In [137]:
import numpy as np
import pandas as pd
import math as m
from einops import rearrange
import os
import torch
import torch.nn as nn
from torch.utils.data import DataLoader, TensorDataset
import torch.optim as optim
import math

### Preperation (NOTE: Using meter as unit)

In [138]:
# convert pointcloud from cartisean coordinate to spherical coordinate
def cart2sph(xyz):
    x = xyz[:,0]
    y = xyz[:,1]
    z = xyz[:,2]
    XsqPlusYsq = x**2 + y**2
    r = np.sqrt(list(XsqPlusYsq + z**2))
    elev = np.arctan2(list(z), np.sqrt(list(XsqPlusYsq)))
    pan = np.arctan2(list(x), list(y))
    output = np.array([r, elev, pan])
    return rearrange(output, 'a b -> b a') 

In [139]:
# Specify the directory path
dataset_path = 'datasets/testing1'

# List all files in the specified path, ignoring directories
files = [f for f in os.listdir(dataset_path) if os.path.isfile(os.path.join(dataset_path, f))]
files.sort()

# read the files
points_xyz = []
for s in files:
    path = 'datasets/testing1/' + s
    df = pd.read_csv(path)
    a = df.to_numpy()
    b = a[:,8:11]
    points_xyz.append(b)

# Now we can find the fiew direction of each points:
# NOTE: points in spherical coordinate are arranged: [r, elev, pan]
points_sphere = []
for points in points_xyz:
    points_sphere.append(cart2sph(points))

In [140]:
### we now process the data
# Translation vectors for points in each view, we are using camera centre at first frame as origin of world coordinate
# NOTE: translation vectors below are found by assuming transformation between frames are translations, and obatined by manually finding corrspondance
# They are translation of the same corrspondance across different frames
# HARD CODED HERE
t0 = np.array([0,0,0])
t1 = np.array([-0.671,-0.016,0.215])
t2 = np.array([-1.825,-0.091,0.147])
t3 = np.array([-2.661,-0.263,0.166])
t4 = np.array([-3.607,-0.156,0.039])
translations = [t0, t1, t2, t3, t4]

# camera centre locations
centres = [-t for t in translations]
centres_data = []
for i,c in enumerate(centres):
    l = len(points_sphere[i])
    temp = np.tile(c, (l, 1))
    centres_data.append(temp)

In [141]:
# stack the points into one big matrix
stacked = []
for i in range(len(points_sphere)):
    temp = np.hstack((points_sphere[i], centres_data[i]))
    stacked.append(temp)

dataset = np.array([])
for i in range(len(stacked)):
    if i == 0:
        dataset = stacked[i]
    else:
        dataset = np.vstack((dataset, stacked[i]))
np.random.shuffle(dataset)

# Filter out points where the distance value is = 0
mask = dataset[:, 0] != 0
dataset = dataset[mask]

### Now prepare to train the model

In [142]:
device = torch.device('cuda' if torch.cuda.is_available() else 'cpu')
print(f"Using {device} device")

Using cuda device


In [143]:
# Convert dataset to pytorch tensor
X = np.array(dataset[:,1:])
y = np.array(dataset[:,0])

# Convert to tensor:
X_tensor = torch.from_numpy(X).double()
y_tensor = torch.from_numpy(y).double()

In [145]:
dataset = TensorDataset(X_tensor, y_tensor)
batch_size = 256
dataloader = DataLoader(dataset, batch_size=batch_size, shuffle=True)

In [None]:
class SphericalEncoding(nn.Module):

    def __init__(self, d_model: int, dropout: float = 0.1, max_len: int = 5000):
        super().__init__()
        self.dropout = nn.Dropout(p=dropout)

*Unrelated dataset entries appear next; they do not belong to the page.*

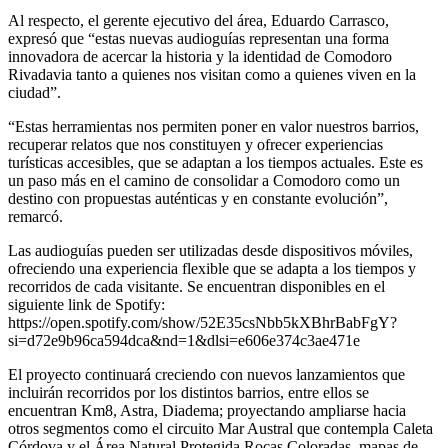
Al respecto, el gerente ejecutivo del área, Eduardo Carrasco,
expresó que “estas nuevas audioguías representan una forma
innovadora de acercar la historia y la identidad de Comodoro
Rivadavia tanto a quienes nos visitan como a quienes viven en la
ciudad”.
“Estas herramientas nos permiten poner en valor nuestros barrios,
recuperar relatos que nos constituyen y ofrecer experiencias
turísticas accesibles, que se adaptan a los tiempos actuales. Este es
un paso más en el camino de consolidar a Comodoro como un
destino con propuestas auténticas y en constante evolución”,
remarcó.
Las audioguías pueden ser utilizadas desde dispositivos móviles,
ofreciendo una experiencia flexible que se adapta a los tiempos y
recorridos de cada visitante. Se encuentran disponibles en el
siguiente link de Spotify:
https://open.spotify.com/show/52E35csNbb5kXBhrBabFgY?
si=d72e9b96ca594dca&nd=1&dlsi=e606e374c3ae471e
El proyecto continuará creciendo con nuevos lanzamientos que
incluirán recorridos por los distintos barrios, entre ellos se
encuentran Km8, Astra, Diadema; proyectando ampliarse hacia
otros segmentos como el circuito Mar Austral que contempla Caleta
Córdova y el Área Natural Protegida Rocas Coloradas, mapas de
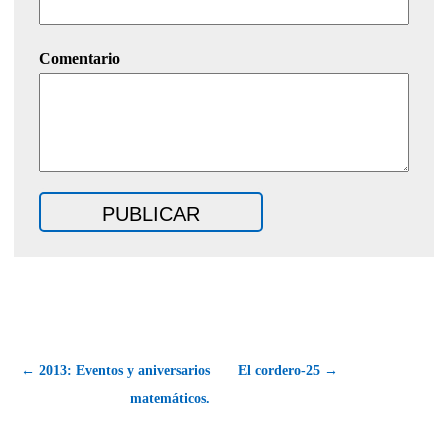
Comentario
← 2013: Eventos y aniversarios
El cordero-25 →
matemáticos.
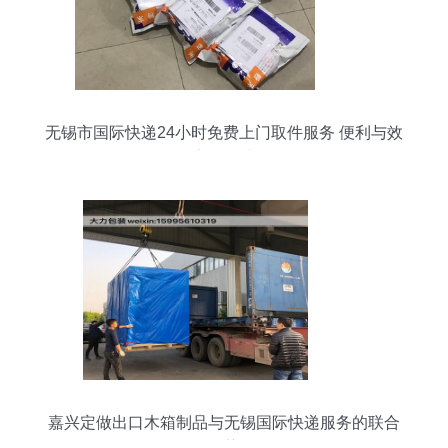
无锡市国际快递24小时免费上门取件服务 便利与效
率的提升
嘉兴定做出口木箱制品与无锡国际快递服务的联合
优势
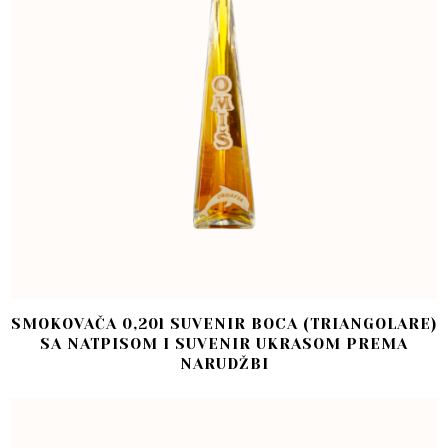
SMOKOVAČA 0,20l SUVENIR BOCA (TRIANGOLARE)
SA NATPISOM I SUVENIR UKRASOM PREMA
NARUDŽBI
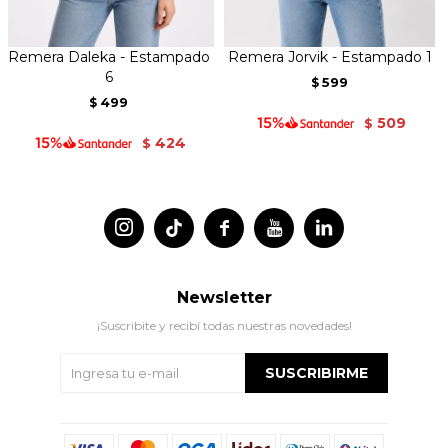
Remera Daleka - Estampado
Remera Jorvik - Estampado 1
6
599
$
499
$
509
$
424
$




Newsletter
¡Suscribite y recibí todas nuestras novedades!
SUSCRIBIRME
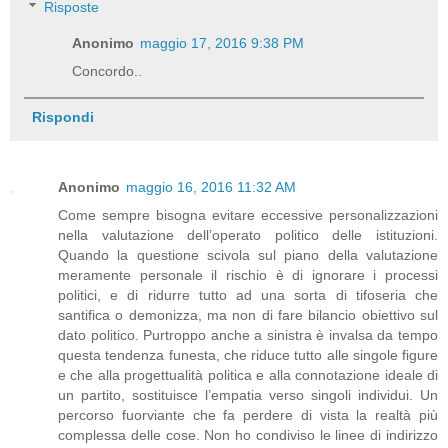
Risposte
Anonimo
maggio 17, 2016 9:38 PM
Concordo..
Rispondi
Anonimo
maggio 16, 2016 11:32 AM
Come sempre bisogna evitare eccessive personalizzazioni
nella valutazione dell’operato politico delle istituzioni.
Quando la questione scivola sul piano della valutazione
meramente personale il rischio è di ignorare i processi
politici, e di ridurre tutto ad una sorta di tifoseria che
santifica o demonizza, ma non di fare bilancio obiettivo sul
dato politico. Purtroppo anche a sinistra è invalsa da tempo
questa tendenza funesta, che riduce tutto alle singole figure
e che alla progettualità politica e alla connotazione ideale di
un partito, sostituisce l’empatia verso singoli individui. Un
percorso fuorviante che fa perdere di vista la realtà più
complessa delle cose. Non ho condiviso le linee di indirizzo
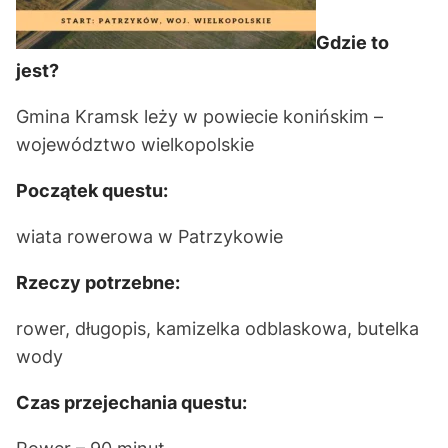
Gdzie to
jest?
Gmina Kramsk leży w powiecie konińskim –
województwo wielkopolskie
Początek questu:
wiata rowerowa w Patrzykowie
Rzeczy potrzebne:
rower, długopis, kamizelka odblaskowa, butelka
wody
Czas przejechania questu:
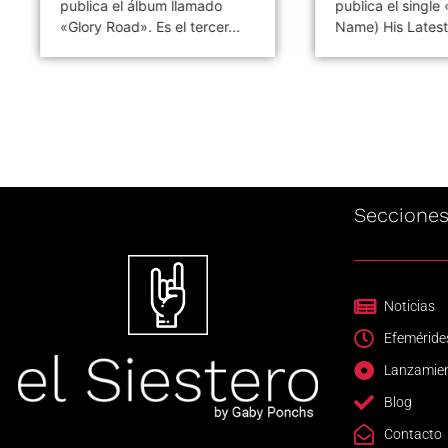
publica el álbum llamado
publica el single 
«Glory Road». Es el tercer...
Name) His Latest
Seccione
Noticias
Efeméride
Lanzamie
Blog
Contacto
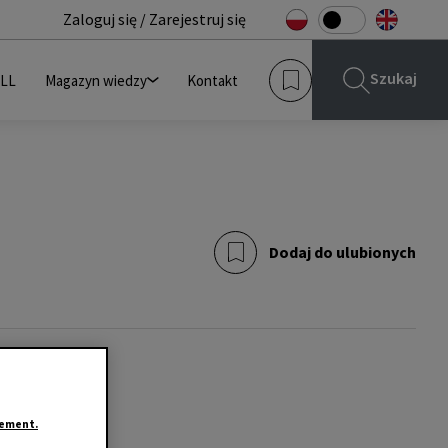
Zaloguj się / Zarejestruj się
Szukaj
JLL
Magazyn wiedzy
Kontakt
Dodaj do ulubionych
tement.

        position = torch.arange(max_len).unsqueeze(1)
        div_term = torch.exp(torch.arange(0, d_model, 2) * (-math.log(10000.0) / d_model))
        pe = torch.zeros(max_len, 1, d_model)
        pe[:, 0, 0::2] = torch.sin(position * div_term)
        pe[:, 0, 1::2] = torch.cos(position * div_term)
        self.register_buffer('pe', pe)

    def forward(self, x: Tensor) -> Tensor:
        """
        Arguments:
            x: Tensor, shape ``[seq_len, batch_size, embedding_dim]``
        """
        x = x + self.pe[:x.size(0)]
        return self.dropout(x)

In [146]:
# Now we prepare to train the model
features = 5

class MLP(nn.Module):
    def __init__(self):
        super(MLP, self).__init__()
        self.layers = nn.Sequential(
            nn.Linear(5, 512),  # Input layer with 5 inputs and 10 outputs
            nn.ReLU(),                # Activation function
            nn.Linear(512, 512),        # Hidden layer with 512 neurons
            nn.ReLU(),                # Activation function
            nn.Linear(512, 512),        # Hidden layer with 512 neurons
            nn.ReLU(),                # Activation function
            nn.Linear(512, 512),        # Hidden layer with 512 neurons
            nn.ReLU(),                # Activation function
            nn.Linear(512, 512),        # Hidden layer with 512 neurons
            nn.ReLU(),                # Activation function
            nn.Linear(512, 1)          # Output layer with 1 output
        )
        
    def forward(self, x):
        return self.layers(x)

# Initialize the model
model = MLP().to(device)

# Loss and Optimizer
criterion = nn.MSELoss()
optimizer = optim.Adam(model.parameters(), lr=0.001)

In [147]:
# Training Loop
num_epochs = 50
for epoch in range(num_epochs):
    for inputs, targets in dataloader:
        inputs, targets = inputs.to(device).float(), targets.to(device).float()
        
        # Forward pass
        outputs = model(inputs)
        loss = criterion(outputs, targets)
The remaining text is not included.